Copy all the entries word for word, but omit the pictures.

──────── DATA FOR PROCESSING

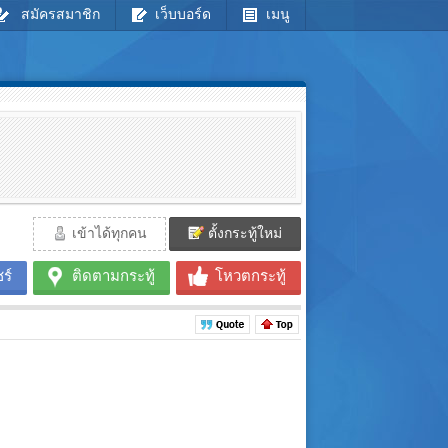
สมัครสมาชิก
เว็บบอร์ด
เมนู
เข้าได้ทุกคน
ตั้งกระทู้ใหม่
ร์
ติดตามกระทู้
โหวตกระทู้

────────────────

→ **SOLUTION**
สมัครสมาชิก
เว็บบอร์ด
เมนู
เข้าได้ทุกคน
ตั้งกระทู้ใหม่
ร์
ติดตามกระทู้
โหวตกระทู้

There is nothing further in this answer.